### [Exercise instructions]
Your copy should hold the lines below from the first through the one that contains "own business", each retyped exactly, and no pictures.

[Dataset entries]
——————————
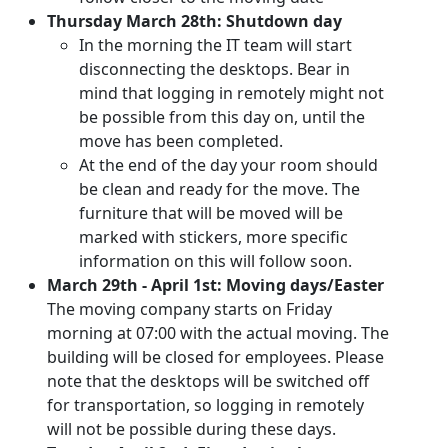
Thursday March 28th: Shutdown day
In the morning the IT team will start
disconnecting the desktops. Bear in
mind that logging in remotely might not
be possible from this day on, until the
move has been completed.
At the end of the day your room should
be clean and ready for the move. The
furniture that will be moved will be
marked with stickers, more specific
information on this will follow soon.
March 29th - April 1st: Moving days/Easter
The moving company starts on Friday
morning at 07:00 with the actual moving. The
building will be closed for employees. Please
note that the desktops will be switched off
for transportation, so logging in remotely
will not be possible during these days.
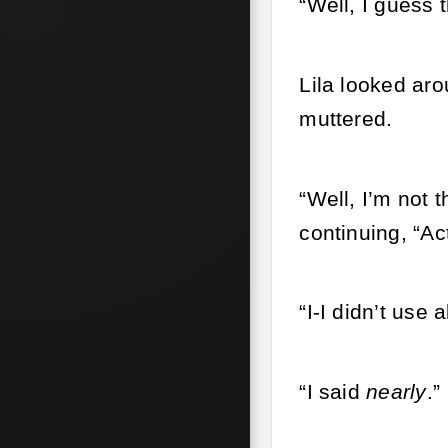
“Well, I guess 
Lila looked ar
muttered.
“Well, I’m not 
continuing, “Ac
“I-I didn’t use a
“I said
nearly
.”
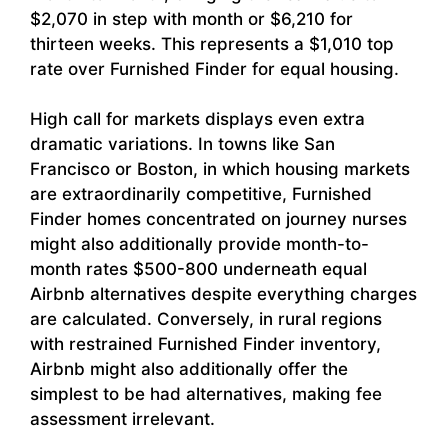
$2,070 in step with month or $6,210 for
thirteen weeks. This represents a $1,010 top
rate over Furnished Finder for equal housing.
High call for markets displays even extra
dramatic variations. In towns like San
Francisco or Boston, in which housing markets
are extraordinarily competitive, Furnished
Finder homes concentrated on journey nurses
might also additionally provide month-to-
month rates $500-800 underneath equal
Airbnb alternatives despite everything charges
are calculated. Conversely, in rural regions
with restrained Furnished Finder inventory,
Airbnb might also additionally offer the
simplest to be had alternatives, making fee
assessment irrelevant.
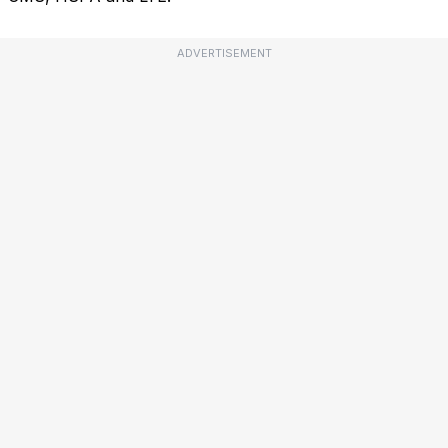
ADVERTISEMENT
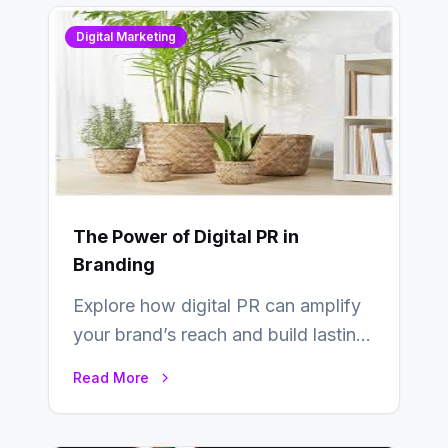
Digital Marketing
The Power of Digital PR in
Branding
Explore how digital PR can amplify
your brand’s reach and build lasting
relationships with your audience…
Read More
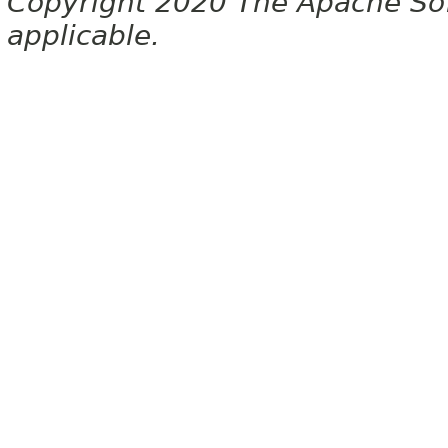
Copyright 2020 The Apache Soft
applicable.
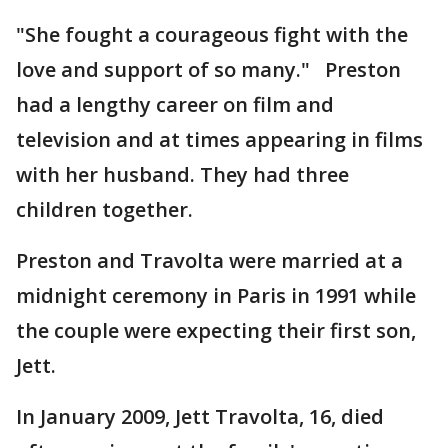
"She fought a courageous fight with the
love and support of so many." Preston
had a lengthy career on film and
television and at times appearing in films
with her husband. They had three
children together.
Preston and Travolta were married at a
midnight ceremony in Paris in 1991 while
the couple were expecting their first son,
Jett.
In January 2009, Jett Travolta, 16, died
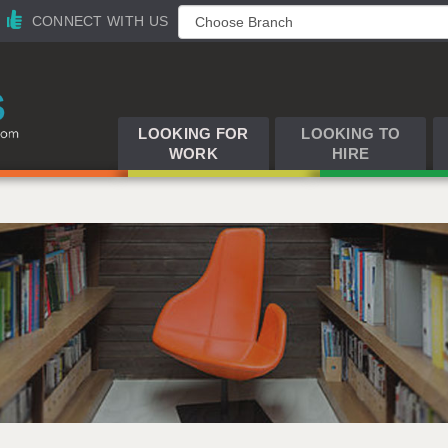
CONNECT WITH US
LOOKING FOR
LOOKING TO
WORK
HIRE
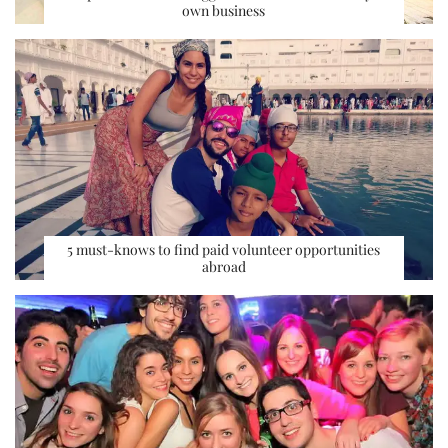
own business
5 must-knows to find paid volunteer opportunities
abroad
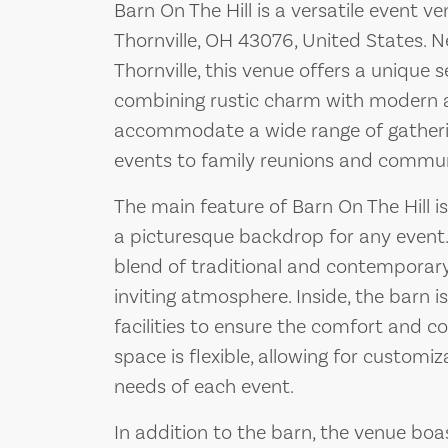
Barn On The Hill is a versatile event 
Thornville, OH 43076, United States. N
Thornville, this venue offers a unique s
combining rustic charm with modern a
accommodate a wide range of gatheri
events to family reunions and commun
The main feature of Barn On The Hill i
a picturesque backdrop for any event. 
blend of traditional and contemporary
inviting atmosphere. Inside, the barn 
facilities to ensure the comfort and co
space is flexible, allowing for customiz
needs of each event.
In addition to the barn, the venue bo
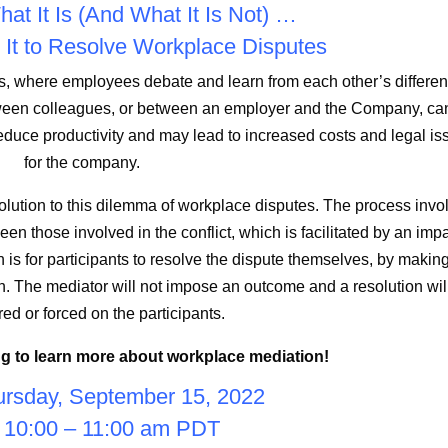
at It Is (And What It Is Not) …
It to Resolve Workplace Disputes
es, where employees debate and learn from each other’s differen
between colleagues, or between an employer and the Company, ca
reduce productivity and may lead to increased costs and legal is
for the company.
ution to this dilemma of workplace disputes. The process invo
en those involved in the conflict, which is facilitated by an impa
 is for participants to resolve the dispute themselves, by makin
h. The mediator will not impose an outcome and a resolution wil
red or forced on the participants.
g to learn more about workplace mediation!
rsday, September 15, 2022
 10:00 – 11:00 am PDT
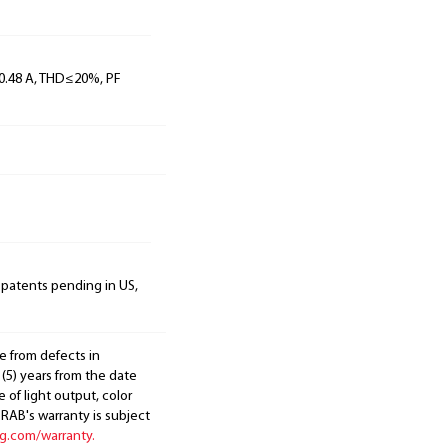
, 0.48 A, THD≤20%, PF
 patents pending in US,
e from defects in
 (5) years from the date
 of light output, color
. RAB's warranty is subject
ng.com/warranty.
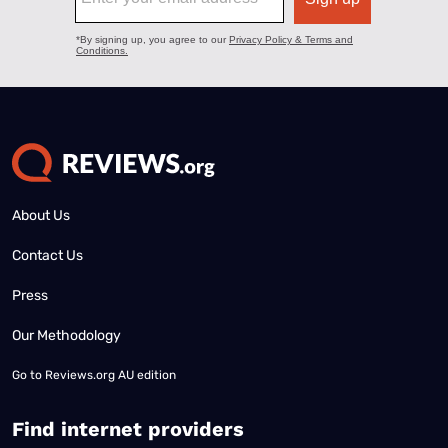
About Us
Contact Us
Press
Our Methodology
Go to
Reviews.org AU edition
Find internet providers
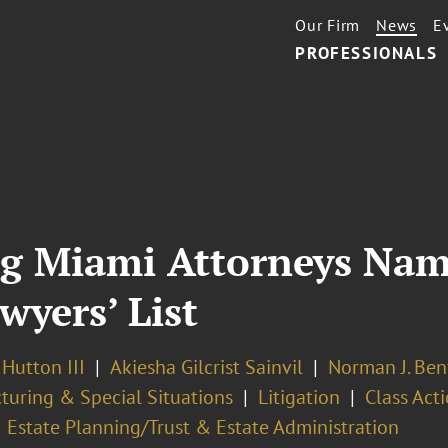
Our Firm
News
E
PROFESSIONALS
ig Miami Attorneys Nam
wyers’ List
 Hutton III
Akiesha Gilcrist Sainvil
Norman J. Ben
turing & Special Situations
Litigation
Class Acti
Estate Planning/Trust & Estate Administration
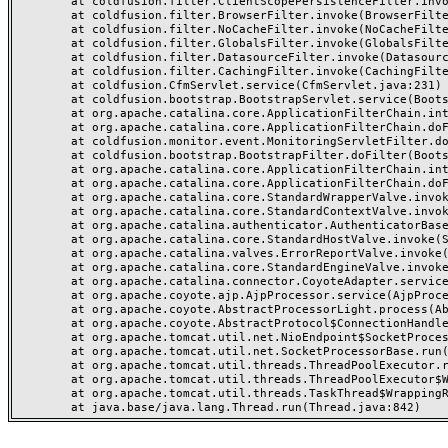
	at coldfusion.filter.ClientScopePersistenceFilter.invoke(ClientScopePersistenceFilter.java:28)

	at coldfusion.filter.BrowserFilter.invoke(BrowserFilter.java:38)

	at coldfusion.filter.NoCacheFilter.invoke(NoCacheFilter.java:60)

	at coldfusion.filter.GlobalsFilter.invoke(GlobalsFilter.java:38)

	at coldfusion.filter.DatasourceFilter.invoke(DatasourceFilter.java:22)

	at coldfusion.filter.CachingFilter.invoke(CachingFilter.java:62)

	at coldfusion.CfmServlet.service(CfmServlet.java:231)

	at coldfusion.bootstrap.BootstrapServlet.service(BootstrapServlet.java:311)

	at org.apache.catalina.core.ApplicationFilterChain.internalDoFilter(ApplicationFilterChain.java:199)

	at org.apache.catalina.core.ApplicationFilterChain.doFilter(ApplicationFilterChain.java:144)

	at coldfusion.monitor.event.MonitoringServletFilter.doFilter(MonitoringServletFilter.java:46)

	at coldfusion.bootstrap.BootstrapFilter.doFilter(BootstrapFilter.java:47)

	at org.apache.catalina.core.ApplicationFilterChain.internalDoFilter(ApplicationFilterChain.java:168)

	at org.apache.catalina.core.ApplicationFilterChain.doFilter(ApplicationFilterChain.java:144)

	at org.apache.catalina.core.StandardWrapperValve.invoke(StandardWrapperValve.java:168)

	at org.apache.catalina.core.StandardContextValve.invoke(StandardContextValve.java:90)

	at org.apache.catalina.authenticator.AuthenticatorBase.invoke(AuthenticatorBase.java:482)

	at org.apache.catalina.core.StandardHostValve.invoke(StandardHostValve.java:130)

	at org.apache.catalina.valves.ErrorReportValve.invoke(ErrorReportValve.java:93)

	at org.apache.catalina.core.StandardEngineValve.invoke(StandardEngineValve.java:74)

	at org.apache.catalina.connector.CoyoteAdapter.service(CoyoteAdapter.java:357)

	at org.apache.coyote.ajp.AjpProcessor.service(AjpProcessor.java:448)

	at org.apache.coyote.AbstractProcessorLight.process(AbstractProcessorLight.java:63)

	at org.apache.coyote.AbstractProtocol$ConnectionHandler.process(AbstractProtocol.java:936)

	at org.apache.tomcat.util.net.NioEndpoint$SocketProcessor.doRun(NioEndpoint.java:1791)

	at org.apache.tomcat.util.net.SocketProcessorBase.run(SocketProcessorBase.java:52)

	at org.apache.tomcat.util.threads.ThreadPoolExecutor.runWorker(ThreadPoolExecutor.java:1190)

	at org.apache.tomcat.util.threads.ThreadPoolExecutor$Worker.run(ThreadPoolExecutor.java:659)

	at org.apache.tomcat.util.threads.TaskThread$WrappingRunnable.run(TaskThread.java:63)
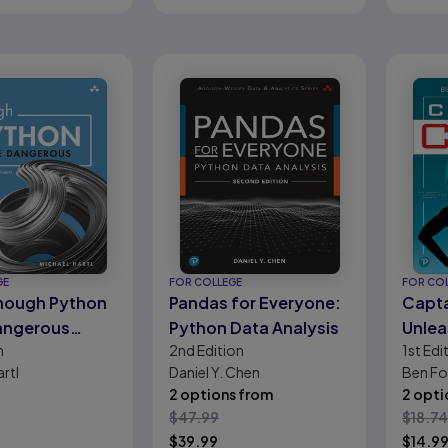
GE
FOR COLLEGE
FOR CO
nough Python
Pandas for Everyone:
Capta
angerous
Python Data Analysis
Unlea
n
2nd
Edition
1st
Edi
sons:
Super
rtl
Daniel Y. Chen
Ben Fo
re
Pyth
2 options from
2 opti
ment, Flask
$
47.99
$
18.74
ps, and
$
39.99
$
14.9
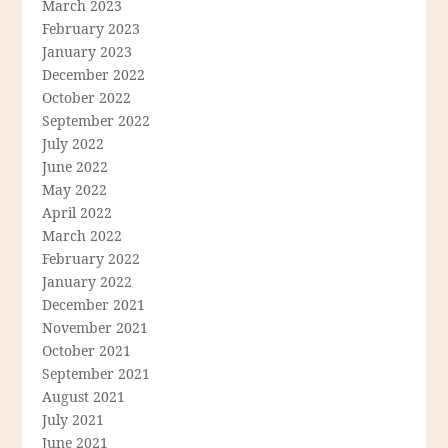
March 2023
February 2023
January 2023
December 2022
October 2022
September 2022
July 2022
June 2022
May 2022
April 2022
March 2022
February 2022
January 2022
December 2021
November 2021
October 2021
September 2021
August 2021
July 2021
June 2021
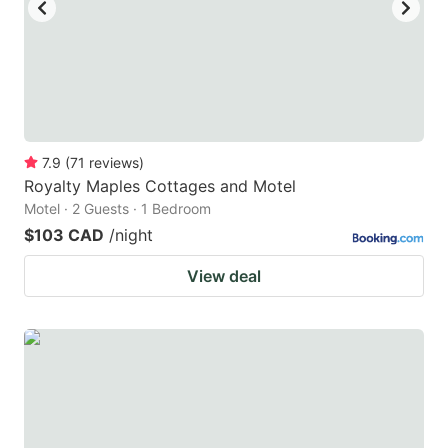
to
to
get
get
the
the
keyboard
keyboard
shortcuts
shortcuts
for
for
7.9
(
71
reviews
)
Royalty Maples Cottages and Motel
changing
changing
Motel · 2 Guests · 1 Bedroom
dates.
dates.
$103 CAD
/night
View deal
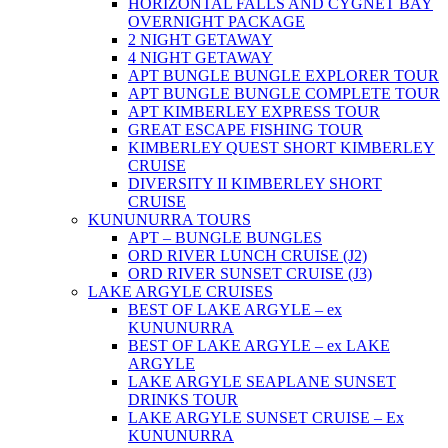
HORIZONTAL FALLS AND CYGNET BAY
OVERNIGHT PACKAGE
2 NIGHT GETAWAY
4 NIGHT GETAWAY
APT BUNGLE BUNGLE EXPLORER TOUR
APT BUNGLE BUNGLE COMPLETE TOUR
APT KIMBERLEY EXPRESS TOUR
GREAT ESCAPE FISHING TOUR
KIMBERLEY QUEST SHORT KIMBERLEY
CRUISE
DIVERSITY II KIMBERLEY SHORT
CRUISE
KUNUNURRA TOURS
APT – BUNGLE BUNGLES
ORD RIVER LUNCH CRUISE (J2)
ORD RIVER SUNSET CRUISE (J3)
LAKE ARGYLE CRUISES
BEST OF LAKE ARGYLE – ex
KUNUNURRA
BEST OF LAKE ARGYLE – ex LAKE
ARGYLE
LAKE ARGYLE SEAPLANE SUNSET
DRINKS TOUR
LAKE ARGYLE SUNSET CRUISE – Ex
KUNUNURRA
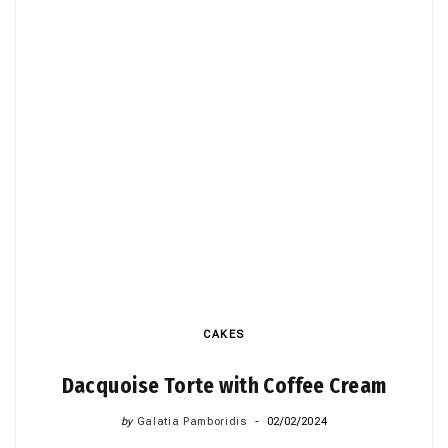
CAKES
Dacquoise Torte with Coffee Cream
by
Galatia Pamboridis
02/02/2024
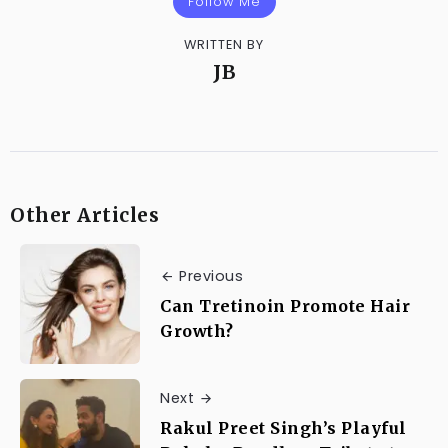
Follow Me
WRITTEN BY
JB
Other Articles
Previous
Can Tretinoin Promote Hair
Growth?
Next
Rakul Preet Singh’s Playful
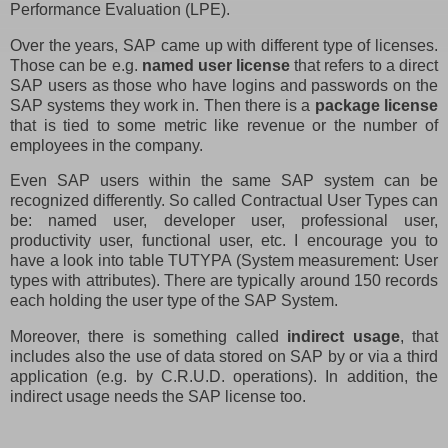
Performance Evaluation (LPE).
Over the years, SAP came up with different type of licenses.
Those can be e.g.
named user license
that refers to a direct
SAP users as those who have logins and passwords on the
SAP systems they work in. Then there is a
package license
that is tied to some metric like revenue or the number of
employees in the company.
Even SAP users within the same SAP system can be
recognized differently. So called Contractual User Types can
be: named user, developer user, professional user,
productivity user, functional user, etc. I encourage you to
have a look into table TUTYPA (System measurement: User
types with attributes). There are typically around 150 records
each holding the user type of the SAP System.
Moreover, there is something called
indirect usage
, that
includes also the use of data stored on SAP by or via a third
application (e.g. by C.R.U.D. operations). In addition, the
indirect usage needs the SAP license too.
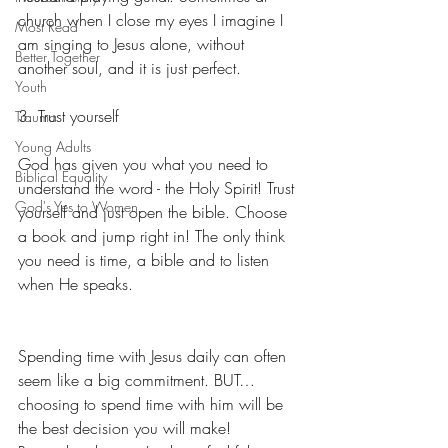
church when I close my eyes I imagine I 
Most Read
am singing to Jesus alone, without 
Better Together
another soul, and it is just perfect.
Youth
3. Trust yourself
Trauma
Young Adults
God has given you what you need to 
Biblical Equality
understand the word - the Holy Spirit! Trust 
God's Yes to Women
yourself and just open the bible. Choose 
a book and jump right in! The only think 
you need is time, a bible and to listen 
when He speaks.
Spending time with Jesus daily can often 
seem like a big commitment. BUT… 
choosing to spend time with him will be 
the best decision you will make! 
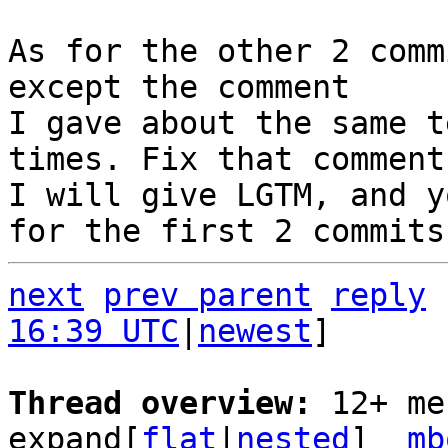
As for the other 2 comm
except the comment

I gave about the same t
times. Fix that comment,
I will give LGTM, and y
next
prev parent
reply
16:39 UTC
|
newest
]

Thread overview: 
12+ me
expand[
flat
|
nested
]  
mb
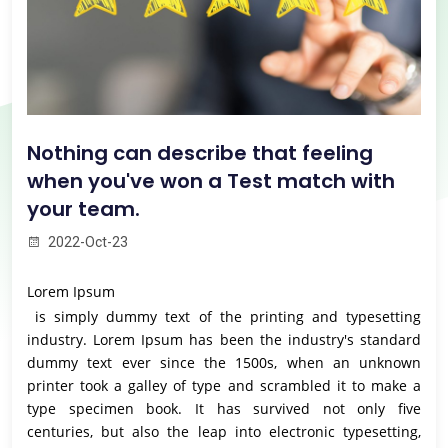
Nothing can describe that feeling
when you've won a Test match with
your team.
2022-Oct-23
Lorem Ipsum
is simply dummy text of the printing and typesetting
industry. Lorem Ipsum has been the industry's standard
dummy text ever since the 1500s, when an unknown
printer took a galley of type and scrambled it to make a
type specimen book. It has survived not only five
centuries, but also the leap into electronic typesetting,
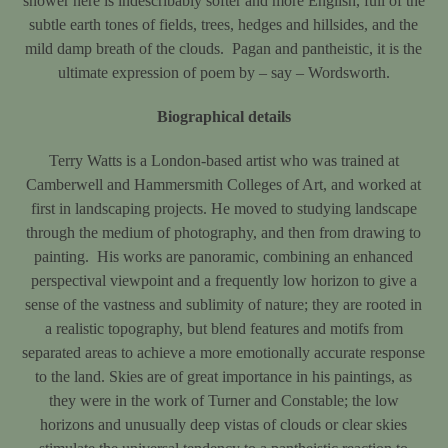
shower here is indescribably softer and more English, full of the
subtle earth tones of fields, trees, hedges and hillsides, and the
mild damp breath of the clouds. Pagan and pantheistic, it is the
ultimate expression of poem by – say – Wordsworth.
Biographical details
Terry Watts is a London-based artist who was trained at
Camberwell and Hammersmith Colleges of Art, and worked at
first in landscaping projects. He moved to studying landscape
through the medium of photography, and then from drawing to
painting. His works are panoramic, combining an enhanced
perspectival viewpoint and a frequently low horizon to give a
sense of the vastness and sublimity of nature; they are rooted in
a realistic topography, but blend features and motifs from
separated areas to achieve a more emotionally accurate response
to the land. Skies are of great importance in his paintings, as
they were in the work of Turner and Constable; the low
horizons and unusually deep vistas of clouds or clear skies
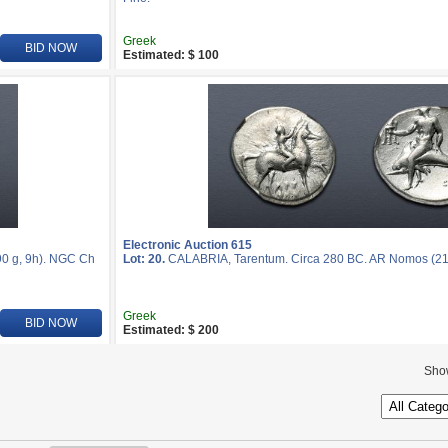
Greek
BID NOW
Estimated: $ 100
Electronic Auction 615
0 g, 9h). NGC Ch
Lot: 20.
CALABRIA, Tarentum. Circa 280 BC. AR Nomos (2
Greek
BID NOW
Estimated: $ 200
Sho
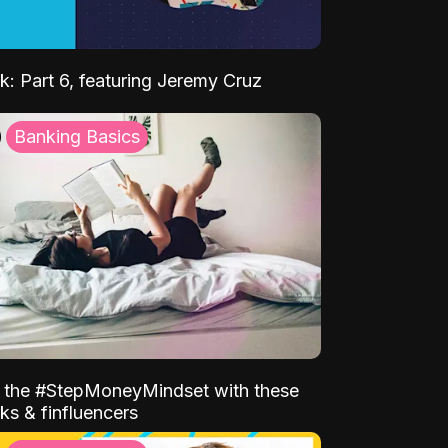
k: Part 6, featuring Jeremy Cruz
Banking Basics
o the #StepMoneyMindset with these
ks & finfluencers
——————————
### [Finished exercise]
Thursday March 28th: Shutdown day
In the morning the IT team will start
disconnecting the desktops. Bear in
mind that logging in remotely might not
be possible from this day on, until the
move has been completed.
At the end of the day your room should
be clean and ready for the move. The
furniture that will be moved will be
marked with stickers, more specific
information on this will follow soon.
March 29th - April 1st: Moving days/Easter
The moving company starts on Friday
morning at 07:00 with the actual moving. The
building will be closed for employees. Please
note that the desktops will be switched off
for transportation, so logging in remotely
will not be possible during these days.
“Well, I guess 
Lila looked ar
muttered.
“Well, I’m not 
continuing, “Ac
“I-I didn’t use a
“I said
nearly
.”
$2,070 in step with month or $6,210 for
thirteen weeks. This represents a $1,010 top
rate over Furnished Finder for equal housing.
High call for markets displays even extra
dramatic variations. In towns like San
Francisco or Boston, in which housing markets
are extraordinarily competitive, Furnished
Finder homes concentrated on journey nurses
might also additionally provide month-to-
month rates $500-800 underneath equal
Airbnb alternatives despite everything charges
are calculated. Conversely, in rural regions
with restrained Furnished Finder inventory,
Airbnb might also additionally offer the
simplest to be had alternatives, making fee
assessment irrelevant.
ADVERTISEMENT
Digital Marketing
The Power of Digital PR in
Branding
Explore how digital PR can amplify
your brand’s reach and build lasting
relationships with your audience…
Read More
Copyright 2020 The Apache Soft
applicable.
"She fought a courageous fight with the
love and support of so many." Preston
had a lengthy career on film and
television and at times appearing in films
with her husband. They had three
children together.
Preston and Travolta were married at a
midnight ceremony in Paris in 1991 while
the couple were expecting their first son,
Jett.
In January 2009, Jett Travolta, 16, died
CONNECT WITH US
LOOKING FOR
LOOKING TO
WORK
HIRE
own business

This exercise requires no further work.